### [DATA FOR THIS EXERCISE]
========================================================================
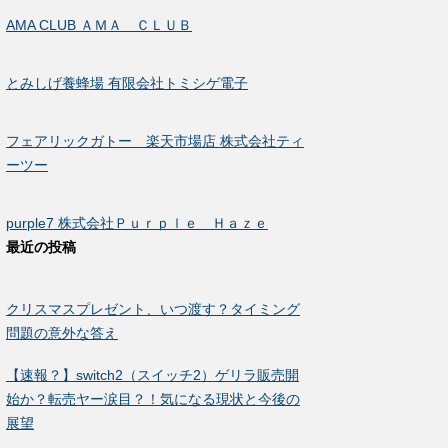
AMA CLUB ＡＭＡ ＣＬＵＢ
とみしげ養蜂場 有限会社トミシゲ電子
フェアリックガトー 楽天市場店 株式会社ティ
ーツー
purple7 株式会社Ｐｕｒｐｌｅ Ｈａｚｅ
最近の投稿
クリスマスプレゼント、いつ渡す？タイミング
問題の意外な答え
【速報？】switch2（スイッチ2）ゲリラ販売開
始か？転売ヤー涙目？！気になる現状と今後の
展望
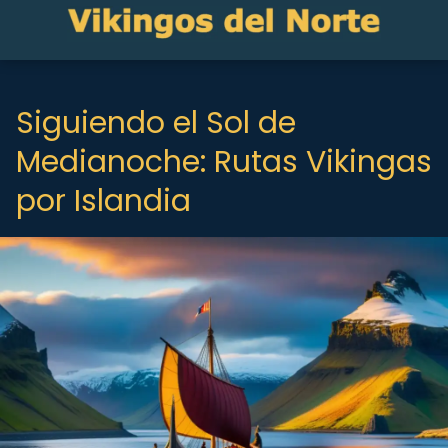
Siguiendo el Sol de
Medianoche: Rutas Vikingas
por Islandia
========================================================================
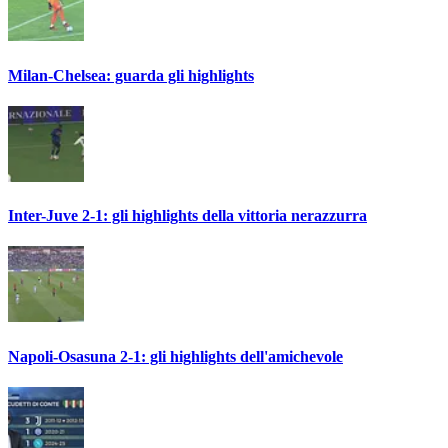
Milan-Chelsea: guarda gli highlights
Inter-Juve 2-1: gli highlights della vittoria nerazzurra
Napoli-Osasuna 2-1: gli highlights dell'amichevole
========================================================================
### [EXERCISE DESCRIPTION]
In the listing above, find the line with "クリスマスプレゼント、いつ渡す？タイミング" and the line with "por Islandia". Output both, plus every line between them, and no pictures.

### [RESPONSE AREA]
クリスマスプレゼント、いつ渡す？タイミング
問題の意外な答え
【速報？】switch2（スイッチ2）ゲリラ販売開
始か？転売ヤー涙目？！気になる現状と今後の
展望
Siguiendo el Sol de
Medianoche: Rutas Vikingas
por Islandia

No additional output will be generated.